Scientific classification
- Kingdom: Animalia
- Phylum: Chordata
- Class: Aves
- Order: Psittaciformes
- Family: Strigopidae
- Genus: †Nelepsittacus Worthy, Tennyson, Scoffeld 2011
- Species: N. daphneleeae N. donmertoni N. minimus N. sp.

= Nelepsittacus =

Extinct genus of birds

Nelepsittacus is a genus of extinct New Zealand parrots that is closely related to the genus Nestor (the living kākā and kea). It consists of four species, of which three have been named so far. The species are all known from the early Miocene Saint Bathans Fauna from the Lower Bannockburn Formation in Otago in New Zealand.

Features in their skeletons, namely the coracoid, humerus, tibiotarsus, and tarsometatarsus, that they share only with the Nestor parrots link them to that genus.

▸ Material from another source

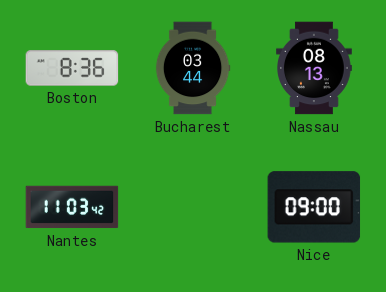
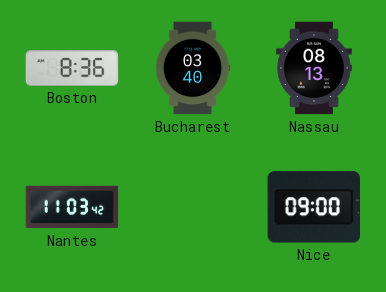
Bucharest: 03:44 -> 03:40
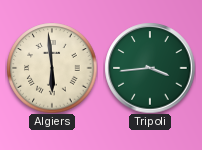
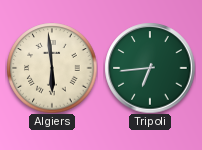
Tripoli: 3:44 -> 6:44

Flora from the Saint Bathans fauna fossil beds indicate these parrots were found in a subtropical rainforest habitat. Following the early to mid Miocene, there was a drop in temperature, which led to a loss of local flora and fauna. This loss of native Nelepsittacus parrots likely spurred the proliferation of Cyanoramphus parrots, a more recent migrant from the southwest Pacific.

The largest known fossil species of parrot, Heracles inexpectatus, was described in 2019 from bones also identified as early Miocene St Bathans fauna. The generic epithet Heracles was named as an allusion to this genus, in one mythic tradition the Greek hero Herakles slew the king Neleus.

==Discovery and naming==
The parrots of the Nelepsittacus genus were first described by Trevor H. Worthy, Alan Tennyson and Paul Scofield in 2011. Most of the fossils of these parrots were found on the banks of the Manuherikia River in Otago, New Zealand.

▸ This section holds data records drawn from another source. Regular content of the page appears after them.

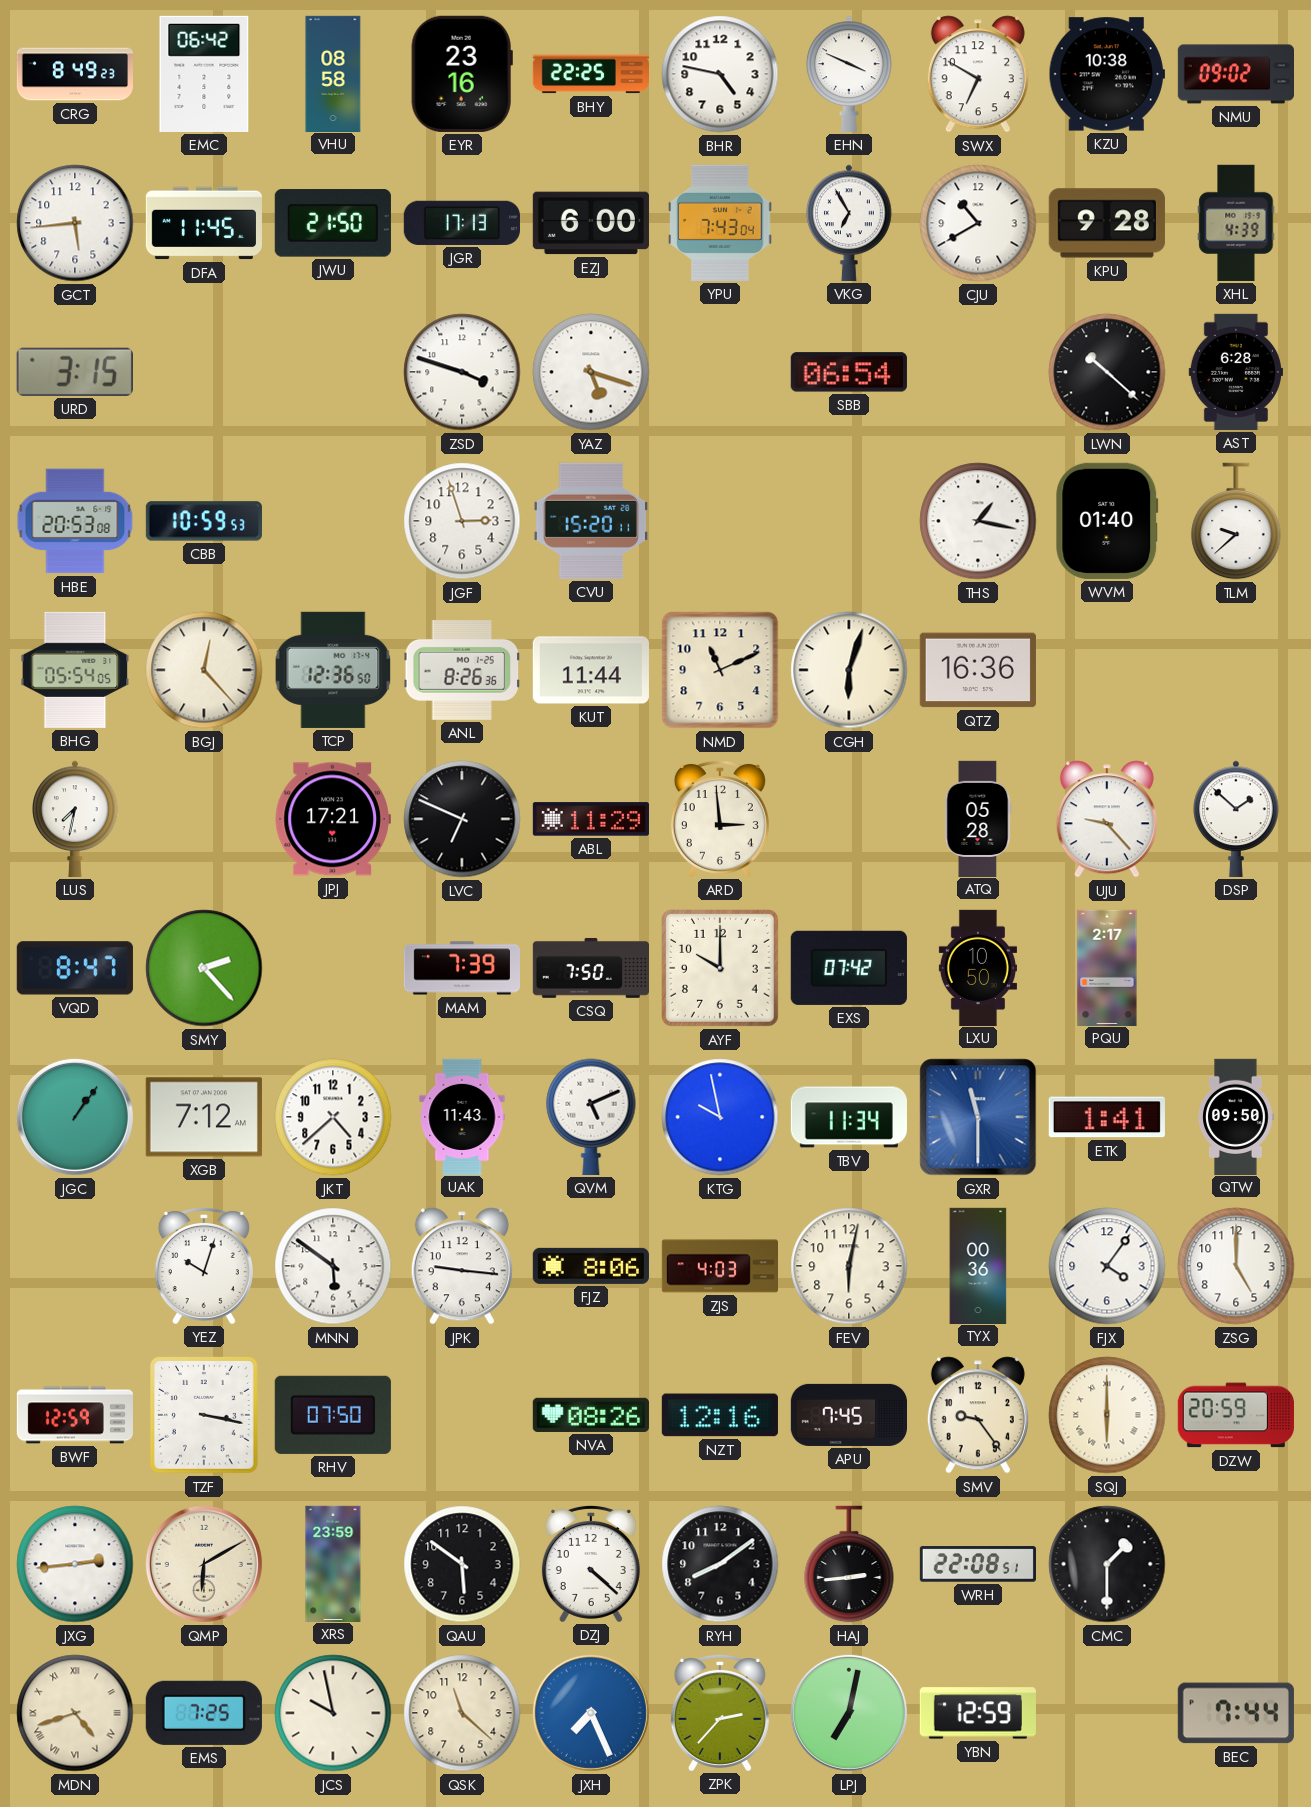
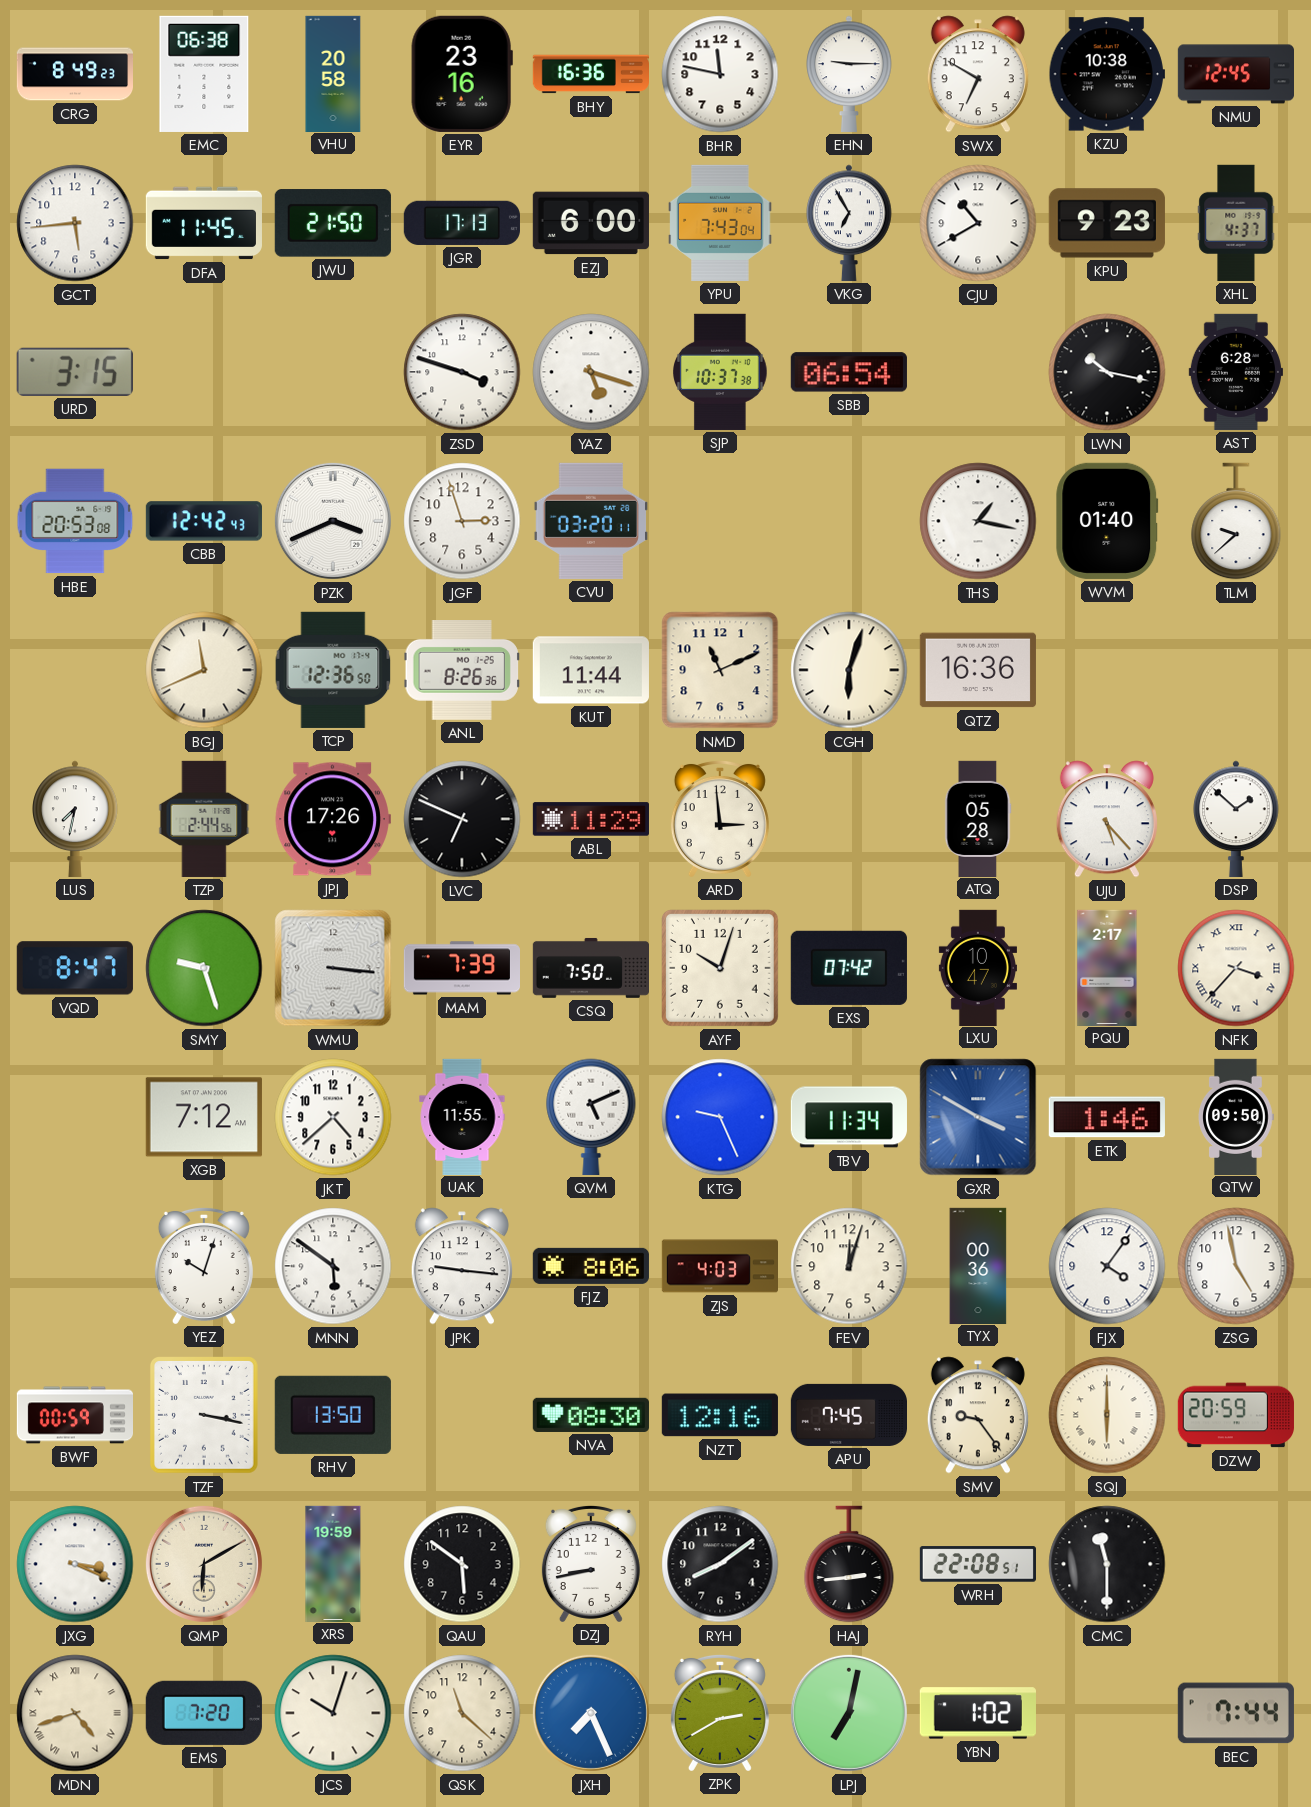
EMC: 06:42 -> 06:38
VHU: 08:58 -> 20:58
BHY: 22:25 -> 16:36
BHR: 4:47 -> 11:47
EHN: 3:49 -> 9:15
NMU: 09:02 -> 12:45
KPU: 9:28 -> 9:23
XHL: 4:39 -> 4:37
SJP: none -> 10:37
LWN: 10:22 -> 10:17
CBB: 10:59 -> 12:42
PZK: none -> 3:41
CVU: 15:20 -> 03:20
BHG: 05:54 -> none
BGJ: 12:23 -> 11:41
TZP: none -> 2:44
JPJ: 17:21 -> 17:26
UJU: 9:23 -> 5:23
SMY: 2:23 -> 9:27
WMU: none -> 3:16
AYF: 10:00 -> 10:03
LXU: 10:50 -> 10:47
NFK: none -> 3:37
JGC: 1:06 -> none
UAK: 11:43 -> 11:55
KTG: 9:58 -> 9:26
GXR: 11:30 -> 3:50
ETK: 1:41 -> 1:46
FEV: 6:02 -> 12:03
ZSG: 5:00 -> 4:58
BWF: 12:59 -> 00:59
RHV: 07:50 -> 13:50
NVA: 08:26 -> 08:30
JXG: 2:44 -> 3:19
XRS: 23:59 -> 19:59
DZJ: 4:22 -> 8:43
CMC: 1:30 -> 11:30
EMS: 7:25 -> 7:20
JCS: 9:58 -> 10:03
ZPK: 2:37 -> 2:40
YBN: 12:59 -> 1:02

The genus is named for the Greek mythological figure Neleus who was the father of Nestor, reflecting the relationship between the genus and the extant Nestor.

==Species==
(Listed in order of description)

===Nelepsittacus minimus===
The type species, N. minimus is the smallest of the three (possibly four) species

===Nelepsittacus donmertoni===
Nelepsittacus donmertoni is the next-smallest species, and its bones indicate it was about the same size as the crimson rosella (Platycercus elegans) of eastern Australia. Their mandibles are noted to bear more similarities to that of Strigops (the kākāpō) than Nestor.

N. donmertoni was named in honor of the late Don Merton, who was instrumental in saving the kākāpō.

===Nelepsittacus daphneleeae===
N. daphneleeae is about a quarter larger than the previously mentioned N. donmertoni. The humerus and ulna of this parrot suggest it was a little bigger than the Australian king parrot (Alisterus scapularis), but a little smaller than a galah (Eolophus roseicapillus). While it shares many skeletal similarities with the two previously mentioned species, N. daphneleeae is only tentatively classified as Nelepsittacus because of an inadequate representation of the tarsometatarsus.

N. daphneleeae was named in honor of geologist Daphne Lee for her contribution to the knowledge of Miocene terrestrial ecosystems in New Zealand.

===Nelepsittacus sp.===
The last species, so far undescribed and known only from a left scapula and humerus, is around the same size as a kea (Nestor notabilis).